The researchers veer a bit into PC territory in their conclusion, so it will require a truly malevolent force to spell out the take-home lessons of this study in flashing neon lights that no one, not even hare-brained hogs, can possibly misinterpret.

Lesson Number One

Men are repulsed by the sight and feel (and smell) of fat chicks. All further lessons flow from this basic premise.

Lesson Number Two

A man with options to do so will choose a slender babe over a fat chick, EVERY TIME. (Rare exceptions prove the rule. Or: Don’t count on miracles, fatties.)

Lesson Number Three

A man married to a woman who has bloated into Hogzilla proportions will become increasingly unhappy, frustrated and resentful, and will express his displeasure with his fat wife in both passive and active ways.

Lesson Number Four

A fat wife is more harmful than is a fat husband to marital health and happiness. Fatness exacts a bigger toll on a woman’s sexual market value (and, therefore, marital market value) than it does on a man’s sexual and marital market value. Men are more visually oriented than women, and a fat man can compensate for his fatness by being attractive in other ways that women love. Fat women cannot compensate for their fatness except by losing weight and slimming down to a sexy, hourglass shape.

Lesson Number Five

Fat wives increase the odds of spousal adultery and marital dissolution.

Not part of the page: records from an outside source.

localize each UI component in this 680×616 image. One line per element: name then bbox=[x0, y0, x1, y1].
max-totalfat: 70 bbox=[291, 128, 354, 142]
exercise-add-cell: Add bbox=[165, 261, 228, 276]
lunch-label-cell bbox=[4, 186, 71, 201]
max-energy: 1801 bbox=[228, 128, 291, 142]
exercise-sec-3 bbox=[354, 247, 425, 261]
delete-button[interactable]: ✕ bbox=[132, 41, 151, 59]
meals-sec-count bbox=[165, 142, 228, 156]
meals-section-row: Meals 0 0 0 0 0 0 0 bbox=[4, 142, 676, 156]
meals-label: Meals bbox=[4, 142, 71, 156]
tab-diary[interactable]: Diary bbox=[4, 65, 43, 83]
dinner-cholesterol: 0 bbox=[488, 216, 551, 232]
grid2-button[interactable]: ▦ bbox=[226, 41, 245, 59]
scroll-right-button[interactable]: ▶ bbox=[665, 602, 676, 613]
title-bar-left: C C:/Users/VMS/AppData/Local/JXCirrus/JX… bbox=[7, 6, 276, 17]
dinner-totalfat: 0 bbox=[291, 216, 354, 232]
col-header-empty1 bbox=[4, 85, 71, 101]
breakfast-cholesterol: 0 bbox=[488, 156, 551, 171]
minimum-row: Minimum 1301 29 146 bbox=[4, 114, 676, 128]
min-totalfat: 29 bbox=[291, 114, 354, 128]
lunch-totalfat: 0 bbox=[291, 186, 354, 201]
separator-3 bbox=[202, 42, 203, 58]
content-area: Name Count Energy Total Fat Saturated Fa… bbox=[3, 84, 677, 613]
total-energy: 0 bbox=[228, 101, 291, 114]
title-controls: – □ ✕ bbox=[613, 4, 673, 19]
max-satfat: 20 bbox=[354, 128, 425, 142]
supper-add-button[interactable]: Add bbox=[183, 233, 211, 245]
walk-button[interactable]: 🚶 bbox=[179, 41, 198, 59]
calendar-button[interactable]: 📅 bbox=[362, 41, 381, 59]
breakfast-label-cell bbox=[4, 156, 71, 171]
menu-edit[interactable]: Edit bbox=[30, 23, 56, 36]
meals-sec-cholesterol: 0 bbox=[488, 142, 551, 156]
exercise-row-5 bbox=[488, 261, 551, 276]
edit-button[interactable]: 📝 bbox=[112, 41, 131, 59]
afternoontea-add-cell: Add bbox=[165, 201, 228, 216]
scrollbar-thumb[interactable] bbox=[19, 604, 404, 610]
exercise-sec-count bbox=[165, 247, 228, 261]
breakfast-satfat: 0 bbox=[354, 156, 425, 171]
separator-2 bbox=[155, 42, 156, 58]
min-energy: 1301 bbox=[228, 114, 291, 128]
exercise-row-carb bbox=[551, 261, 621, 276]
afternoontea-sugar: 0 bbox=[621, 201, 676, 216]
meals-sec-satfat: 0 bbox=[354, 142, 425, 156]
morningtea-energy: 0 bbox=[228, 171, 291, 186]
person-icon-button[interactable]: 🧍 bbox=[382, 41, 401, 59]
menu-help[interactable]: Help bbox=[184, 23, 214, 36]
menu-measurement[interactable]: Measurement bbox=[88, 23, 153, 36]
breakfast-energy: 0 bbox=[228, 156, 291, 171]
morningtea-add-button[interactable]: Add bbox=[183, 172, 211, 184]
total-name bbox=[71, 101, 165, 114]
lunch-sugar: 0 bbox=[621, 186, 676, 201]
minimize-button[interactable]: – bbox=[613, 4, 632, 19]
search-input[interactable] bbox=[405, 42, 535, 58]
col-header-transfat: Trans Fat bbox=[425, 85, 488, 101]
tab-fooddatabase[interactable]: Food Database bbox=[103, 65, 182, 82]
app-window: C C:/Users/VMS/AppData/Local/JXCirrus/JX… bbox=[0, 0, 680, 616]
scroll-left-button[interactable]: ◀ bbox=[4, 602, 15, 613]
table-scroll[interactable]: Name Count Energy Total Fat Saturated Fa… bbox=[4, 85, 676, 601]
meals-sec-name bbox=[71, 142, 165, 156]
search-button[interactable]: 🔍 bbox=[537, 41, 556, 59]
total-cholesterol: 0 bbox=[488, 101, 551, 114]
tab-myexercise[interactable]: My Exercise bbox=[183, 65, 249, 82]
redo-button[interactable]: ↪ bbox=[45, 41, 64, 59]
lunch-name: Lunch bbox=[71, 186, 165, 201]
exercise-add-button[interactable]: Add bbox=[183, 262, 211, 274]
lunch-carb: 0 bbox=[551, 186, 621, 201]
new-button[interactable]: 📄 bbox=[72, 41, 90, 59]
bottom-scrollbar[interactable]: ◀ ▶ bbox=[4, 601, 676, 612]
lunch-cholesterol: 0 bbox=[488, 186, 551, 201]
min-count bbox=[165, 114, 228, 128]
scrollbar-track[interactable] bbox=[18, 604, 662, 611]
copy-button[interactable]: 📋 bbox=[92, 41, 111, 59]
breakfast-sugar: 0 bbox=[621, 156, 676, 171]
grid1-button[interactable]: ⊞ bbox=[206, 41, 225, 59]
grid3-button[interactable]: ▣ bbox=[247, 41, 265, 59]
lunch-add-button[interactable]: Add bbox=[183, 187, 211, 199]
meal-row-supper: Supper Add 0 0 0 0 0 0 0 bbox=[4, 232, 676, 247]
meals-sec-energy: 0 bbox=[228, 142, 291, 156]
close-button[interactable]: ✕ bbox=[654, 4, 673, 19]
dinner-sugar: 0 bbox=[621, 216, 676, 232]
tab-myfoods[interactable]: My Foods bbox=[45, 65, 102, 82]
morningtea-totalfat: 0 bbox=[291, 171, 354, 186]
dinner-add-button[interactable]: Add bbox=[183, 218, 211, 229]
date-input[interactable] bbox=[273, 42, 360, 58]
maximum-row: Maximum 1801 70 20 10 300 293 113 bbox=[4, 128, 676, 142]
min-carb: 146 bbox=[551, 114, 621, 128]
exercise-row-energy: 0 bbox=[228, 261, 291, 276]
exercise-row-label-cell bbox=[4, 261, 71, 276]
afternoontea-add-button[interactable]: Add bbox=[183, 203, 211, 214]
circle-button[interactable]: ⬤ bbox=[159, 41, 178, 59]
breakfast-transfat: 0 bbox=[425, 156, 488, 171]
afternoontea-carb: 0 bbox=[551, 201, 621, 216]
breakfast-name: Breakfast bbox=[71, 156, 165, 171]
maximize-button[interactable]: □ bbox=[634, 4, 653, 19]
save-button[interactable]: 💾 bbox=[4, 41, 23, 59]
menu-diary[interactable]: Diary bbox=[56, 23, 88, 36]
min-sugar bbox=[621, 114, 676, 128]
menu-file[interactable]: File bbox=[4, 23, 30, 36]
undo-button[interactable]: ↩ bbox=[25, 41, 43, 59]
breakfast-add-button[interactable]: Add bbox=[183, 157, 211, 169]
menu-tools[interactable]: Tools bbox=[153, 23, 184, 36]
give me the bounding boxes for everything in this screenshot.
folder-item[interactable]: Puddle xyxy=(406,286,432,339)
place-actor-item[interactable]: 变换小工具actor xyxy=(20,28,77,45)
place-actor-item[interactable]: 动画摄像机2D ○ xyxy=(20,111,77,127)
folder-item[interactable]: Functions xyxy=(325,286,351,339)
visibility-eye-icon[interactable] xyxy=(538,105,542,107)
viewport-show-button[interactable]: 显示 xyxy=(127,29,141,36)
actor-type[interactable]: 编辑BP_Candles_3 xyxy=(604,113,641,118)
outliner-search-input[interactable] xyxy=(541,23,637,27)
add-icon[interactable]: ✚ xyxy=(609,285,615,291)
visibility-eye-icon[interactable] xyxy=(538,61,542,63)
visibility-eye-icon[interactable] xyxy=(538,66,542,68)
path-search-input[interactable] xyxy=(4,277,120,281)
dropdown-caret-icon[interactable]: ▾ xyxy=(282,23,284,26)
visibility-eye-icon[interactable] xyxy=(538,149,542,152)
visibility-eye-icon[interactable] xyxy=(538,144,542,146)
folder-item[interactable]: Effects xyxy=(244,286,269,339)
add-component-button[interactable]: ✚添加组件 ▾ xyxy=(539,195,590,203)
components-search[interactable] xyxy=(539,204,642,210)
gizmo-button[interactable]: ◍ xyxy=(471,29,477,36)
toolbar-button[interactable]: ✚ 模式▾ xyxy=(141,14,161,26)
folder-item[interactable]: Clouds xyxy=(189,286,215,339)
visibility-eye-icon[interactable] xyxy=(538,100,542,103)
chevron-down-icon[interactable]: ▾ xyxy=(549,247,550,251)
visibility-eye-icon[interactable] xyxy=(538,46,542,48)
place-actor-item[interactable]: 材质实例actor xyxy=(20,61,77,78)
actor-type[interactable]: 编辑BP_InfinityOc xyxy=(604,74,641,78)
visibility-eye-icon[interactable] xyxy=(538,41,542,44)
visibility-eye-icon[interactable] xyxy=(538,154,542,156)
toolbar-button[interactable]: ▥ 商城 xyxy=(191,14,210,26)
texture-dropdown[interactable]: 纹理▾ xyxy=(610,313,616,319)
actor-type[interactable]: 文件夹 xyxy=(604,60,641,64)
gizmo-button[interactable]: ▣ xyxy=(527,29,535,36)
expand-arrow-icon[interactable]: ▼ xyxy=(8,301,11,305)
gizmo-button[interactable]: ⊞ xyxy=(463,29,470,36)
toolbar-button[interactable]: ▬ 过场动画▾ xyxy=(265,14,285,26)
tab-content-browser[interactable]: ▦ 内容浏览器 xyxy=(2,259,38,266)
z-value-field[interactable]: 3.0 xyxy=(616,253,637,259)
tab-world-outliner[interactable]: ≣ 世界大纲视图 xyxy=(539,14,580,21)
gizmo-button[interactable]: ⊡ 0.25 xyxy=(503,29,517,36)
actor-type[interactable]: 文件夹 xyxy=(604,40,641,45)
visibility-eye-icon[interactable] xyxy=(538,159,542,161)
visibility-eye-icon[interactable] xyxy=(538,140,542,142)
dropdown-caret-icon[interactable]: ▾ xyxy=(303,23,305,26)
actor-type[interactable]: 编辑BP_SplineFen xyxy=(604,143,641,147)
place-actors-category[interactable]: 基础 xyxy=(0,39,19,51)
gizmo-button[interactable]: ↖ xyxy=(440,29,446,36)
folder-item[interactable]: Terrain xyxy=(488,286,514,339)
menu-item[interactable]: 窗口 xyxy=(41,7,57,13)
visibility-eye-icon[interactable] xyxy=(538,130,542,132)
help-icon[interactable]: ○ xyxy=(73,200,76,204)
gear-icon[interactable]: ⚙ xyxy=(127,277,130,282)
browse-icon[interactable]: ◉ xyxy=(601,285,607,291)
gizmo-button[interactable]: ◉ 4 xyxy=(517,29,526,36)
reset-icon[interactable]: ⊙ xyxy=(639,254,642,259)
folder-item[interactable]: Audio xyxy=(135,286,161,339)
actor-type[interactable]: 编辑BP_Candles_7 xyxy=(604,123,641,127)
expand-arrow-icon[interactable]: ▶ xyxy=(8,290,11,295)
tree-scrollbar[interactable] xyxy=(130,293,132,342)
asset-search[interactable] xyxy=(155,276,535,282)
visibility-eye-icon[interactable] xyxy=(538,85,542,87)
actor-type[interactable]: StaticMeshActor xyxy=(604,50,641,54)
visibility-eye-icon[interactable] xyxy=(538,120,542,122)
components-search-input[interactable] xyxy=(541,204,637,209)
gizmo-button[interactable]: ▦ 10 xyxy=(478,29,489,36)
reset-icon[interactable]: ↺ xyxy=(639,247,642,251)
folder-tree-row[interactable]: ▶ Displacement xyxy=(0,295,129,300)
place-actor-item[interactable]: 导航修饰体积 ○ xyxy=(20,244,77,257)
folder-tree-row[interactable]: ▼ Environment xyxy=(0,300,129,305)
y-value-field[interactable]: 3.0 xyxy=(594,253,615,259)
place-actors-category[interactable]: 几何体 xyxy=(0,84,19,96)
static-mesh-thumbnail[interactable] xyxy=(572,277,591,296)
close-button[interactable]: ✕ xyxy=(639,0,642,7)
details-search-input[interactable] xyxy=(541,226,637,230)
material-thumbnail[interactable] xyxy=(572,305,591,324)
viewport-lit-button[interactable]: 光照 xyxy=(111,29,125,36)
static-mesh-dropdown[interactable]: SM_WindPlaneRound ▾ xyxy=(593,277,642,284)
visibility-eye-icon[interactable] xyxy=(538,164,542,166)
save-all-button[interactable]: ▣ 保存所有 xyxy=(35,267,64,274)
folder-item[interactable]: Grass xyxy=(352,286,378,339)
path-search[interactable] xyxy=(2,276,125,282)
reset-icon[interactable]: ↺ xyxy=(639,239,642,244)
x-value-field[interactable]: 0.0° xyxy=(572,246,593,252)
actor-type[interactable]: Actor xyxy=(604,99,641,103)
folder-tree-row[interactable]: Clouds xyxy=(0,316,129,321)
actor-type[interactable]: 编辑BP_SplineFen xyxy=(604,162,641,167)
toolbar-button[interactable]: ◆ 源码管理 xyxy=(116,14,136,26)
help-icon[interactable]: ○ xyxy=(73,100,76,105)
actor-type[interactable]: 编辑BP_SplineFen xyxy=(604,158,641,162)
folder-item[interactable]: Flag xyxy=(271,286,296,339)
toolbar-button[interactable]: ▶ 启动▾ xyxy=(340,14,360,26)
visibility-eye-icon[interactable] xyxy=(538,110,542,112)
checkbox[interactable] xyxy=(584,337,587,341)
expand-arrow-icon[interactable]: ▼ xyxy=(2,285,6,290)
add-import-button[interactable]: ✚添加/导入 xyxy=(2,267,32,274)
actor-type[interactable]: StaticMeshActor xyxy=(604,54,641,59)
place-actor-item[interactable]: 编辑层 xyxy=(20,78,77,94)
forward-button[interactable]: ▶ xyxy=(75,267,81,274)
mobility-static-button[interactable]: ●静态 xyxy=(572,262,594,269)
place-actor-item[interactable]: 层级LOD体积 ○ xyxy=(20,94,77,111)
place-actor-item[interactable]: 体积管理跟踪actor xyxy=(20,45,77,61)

A wife who lets herself go on piles of cakes and cheesy poofs is primarily responsible for any infidelity her husband commits. Harsh, but true.

Lesson Number Six

A husband will be more likely to love, cherish and support his wife if she is thin. Life is conditional. Stop crying, and deal with it.

Lesson Number Seven

The cure for marital unhappiness and a lowering of the high risk of divorce among fat wife-healthy man couples is the fat wife losing weight until she has regained her attractive, slender, feminine shape. Marriage counselors will invariably bleat tired platitudes about “interpersonal dynamics”, “increasing perceived support”, and “unresolved masculinity issues”, and none of their solutions will work except to line their filthy pockets and turn wives against their husbands. They are worse than useless, because they lead women away from the one tried-and-true solution that *will* fix their marriages: losing weight.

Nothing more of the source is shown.